When Rosenbaum attended the dance rehearsals for the Katharinen-Redouten in the first decade of the nineteenth century, he belonged to a select group who had the opportunity to experience the music as an audience member, as if at a private concert. By the 1820s, however, the practice of listening to dance orchestras outside the context of the ball was widespread and extended to the city’s many suburban ballrooms. An imperial decree of 24 August 1826 defined the important distinction between ‘Tanzmusik’ (music that accompanied dancing) and ‘Tanzmusiken’ (dance music, but without any dancing taking place), and specified separate regulations for each type. The rules governing ‘Tanzmusiken’ were less strict, and dance music was permitted on some days when dancing was forbidden.Footnote 65
The rules governed dancing in private homes as well as in public dance halls. The actor Heinrich Anschütz described in his memoirs an occasion when he and his friends, amongst them Franz Schubert, had spontaneously turned to dancing at a private gathering in his home during Lent. Schubert went to the piano and struck up some waltzes. The rest of the company began to dance amid drinking and laughter.
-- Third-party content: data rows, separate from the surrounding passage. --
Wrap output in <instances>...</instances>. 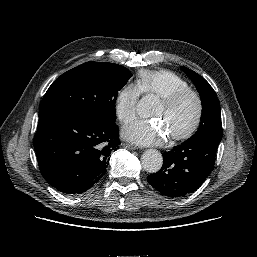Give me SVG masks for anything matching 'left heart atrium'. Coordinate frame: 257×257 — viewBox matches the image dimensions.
Segmentation results:
<instances>
[{
    "mask_svg": "<svg viewBox=\"0 0 257 257\" xmlns=\"http://www.w3.org/2000/svg\"><path fill=\"white\" fill-rule=\"evenodd\" d=\"M123 136L138 144H161L166 136L155 121L137 120L123 129Z\"/></svg>",
    "mask_w": 257,
    "mask_h": 257,
    "instance_id": "obj_1",
    "label": "left heart atrium"
}]
</instances>
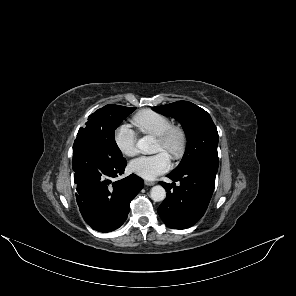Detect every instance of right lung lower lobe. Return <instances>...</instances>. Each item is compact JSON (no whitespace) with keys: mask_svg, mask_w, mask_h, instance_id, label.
<instances>
[{"mask_svg":"<svg viewBox=\"0 0 296 296\" xmlns=\"http://www.w3.org/2000/svg\"><path fill=\"white\" fill-rule=\"evenodd\" d=\"M72 165L76 199L84 220L99 232L119 228L144 181L131 174L113 182V178L124 173L126 160L113 158L108 150L87 140H75Z\"/></svg>","mask_w":296,"mask_h":296,"instance_id":"obj_1","label":"right lung lower lobe"}]
</instances>
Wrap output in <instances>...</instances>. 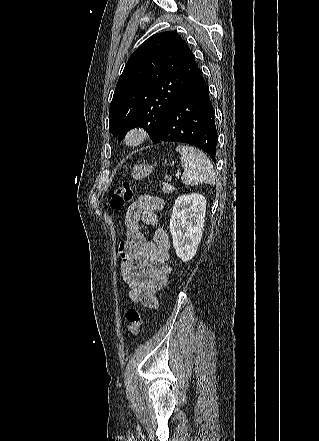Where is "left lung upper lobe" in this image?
Segmentation results:
<instances>
[{
    "label": "left lung upper lobe",
    "mask_w": 319,
    "mask_h": 441,
    "mask_svg": "<svg viewBox=\"0 0 319 441\" xmlns=\"http://www.w3.org/2000/svg\"><path fill=\"white\" fill-rule=\"evenodd\" d=\"M198 69L181 36L162 32L148 38L128 59L109 109V132L123 139L143 127L154 140L178 96Z\"/></svg>",
    "instance_id": "5c2ea615"
}]
</instances>
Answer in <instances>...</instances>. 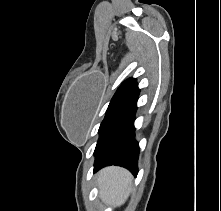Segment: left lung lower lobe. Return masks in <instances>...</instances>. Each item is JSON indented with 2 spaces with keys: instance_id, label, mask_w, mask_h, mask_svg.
Wrapping results in <instances>:
<instances>
[{
  "instance_id": "obj_1",
  "label": "left lung lower lobe",
  "mask_w": 221,
  "mask_h": 211,
  "mask_svg": "<svg viewBox=\"0 0 221 211\" xmlns=\"http://www.w3.org/2000/svg\"><path fill=\"white\" fill-rule=\"evenodd\" d=\"M137 100L138 97L118 113L100 135L94 151V171L117 165L137 175L139 145L134 138Z\"/></svg>"
}]
</instances>
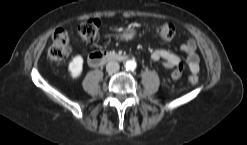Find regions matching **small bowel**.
Returning <instances> with one entry per match:
<instances>
[{
  "instance_id": "1",
  "label": "small bowel",
  "mask_w": 247,
  "mask_h": 145,
  "mask_svg": "<svg viewBox=\"0 0 247 145\" xmlns=\"http://www.w3.org/2000/svg\"><path fill=\"white\" fill-rule=\"evenodd\" d=\"M196 42L193 39L188 40L180 46V51L186 55L187 64L192 74H197L200 68V58L196 52ZM153 61H163L167 68H173L180 63V57L168 50L156 49L151 53Z\"/></svg>"
}]
</instances>
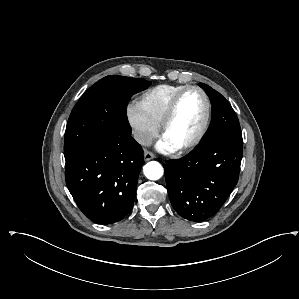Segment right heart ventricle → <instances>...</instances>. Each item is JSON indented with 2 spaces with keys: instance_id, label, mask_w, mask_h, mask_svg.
Masks as SVG:
<instances>
[{
  "instance_id": "obj_1",
  "label": "right heart ventricle",
  "mask_w": 299,
  "mask_h": 299,
  "mask_svg": "<svg viewBox=\"0 0 299 299\" xmlns=\"http://www.w3.org/2000/svg\"><path fill=\"white\" fill-rule=\"evenodd\" d=\"M186 85L162 84L145 91L137 104L144 114L157 126L173 97Z\"/></svg>"
}]
</instances>
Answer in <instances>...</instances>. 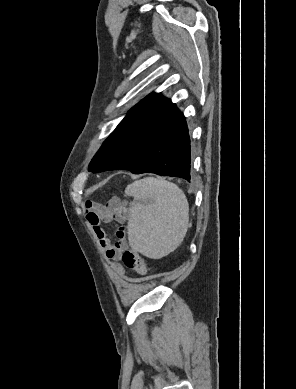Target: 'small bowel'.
<instances>
[{"instance_id":"obj_1","label":"small bowel","mask_w":296,"mask_h":389,"mask_svg":"<svg viewBox=\"0 0 296 389\" xmlns=\"http://www.w3.org/2000/svg\"><path fill=\"white\" fill-rule=\"evenodd\" d=\"M128 218V208L117 200H112L105 205L92 202L86 203V219L92 226L107 258L116 263V268L120 273L124 272L118 261L121 259L123 251L127 248L125 223ZM114 221L119 226L115 229L117 241L112 243L103 226L109 225Z\"/></svg>"}]
</instances>
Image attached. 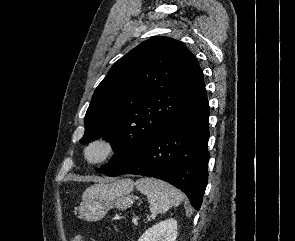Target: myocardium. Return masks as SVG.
I'll list each match as a JSON object with an SVG mask.
<instances>
[{
  "label": "myocardium",
  "instance_id": "f54148a6",
  "mask_svg": "<svg viewBox=\"0 0 295 241\" xmlns=\"http://www.w3.org/2000/svg\"><path fill=\"white\" fill-rule=\"evenodd\" d=\"M100 149V154L96 157L93 151ZM119 147L115 140L108 136H98L89 141L83 149V158L89 165H100L112 160L118 153Z\"/></svg>",
  "mask_w": 295,
  "mask_h": 241
}]
</instances>
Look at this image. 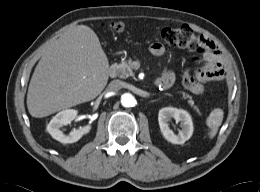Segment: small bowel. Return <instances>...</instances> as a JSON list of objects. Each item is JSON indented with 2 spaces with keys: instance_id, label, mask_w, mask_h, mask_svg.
Instances as JSON below:
<instances>
[{
  "instance_id": "obj_1",
  "label": "small bowel",
  "mask_w": 260,
  "mask_h": 192,
  "mask_svg": "<svg viewBox=\"0 0 260 192\" xmlns=\"http://www.w3.org/2000/svg\"><path fill=\"white\" fill-rule=\"evenodd\" d=\"M208 47L205 51V65L195 72L194 78L196 81V89L191 90L194 94H202L204 92V86L202 83L221 80L225 76V69L222 63L220 53L217 51L213 43L206 40ZM151 54L154 56H161L165 52V47L159 43H153L149 48ZM159 80L162 83V88H169L175 81V74L170 70H164Z\"/></svg>"
}]
</instances>
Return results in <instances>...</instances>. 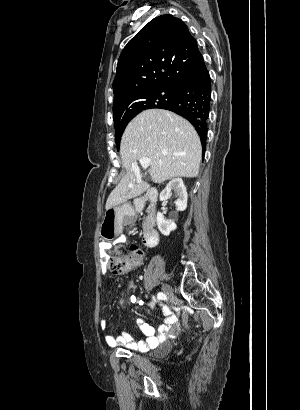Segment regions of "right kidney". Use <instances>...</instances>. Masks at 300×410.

A police officer, who evidently heard the commotion from the street, interrupted the party and told the host: ‘I must ask you to stop it, we are in Lent.’ When Anschütz asked if he was expected to send his guests home, the inspector replied, ‘I rely on your word that there won’t be any dancing.’Footnote 66 The governmental decree of 1826 specified only a handful of holy days when dance music was outright forbidden, including 22–25 December, Ash Wednesday and Holy Week.Footnote 67 In the five decades since the birth of Vienna’s public ball culture, and long before Johann Strauss Jr, dance music had moved beyond the confines of the ballroom to become a year-round fixture in the city’s musical life.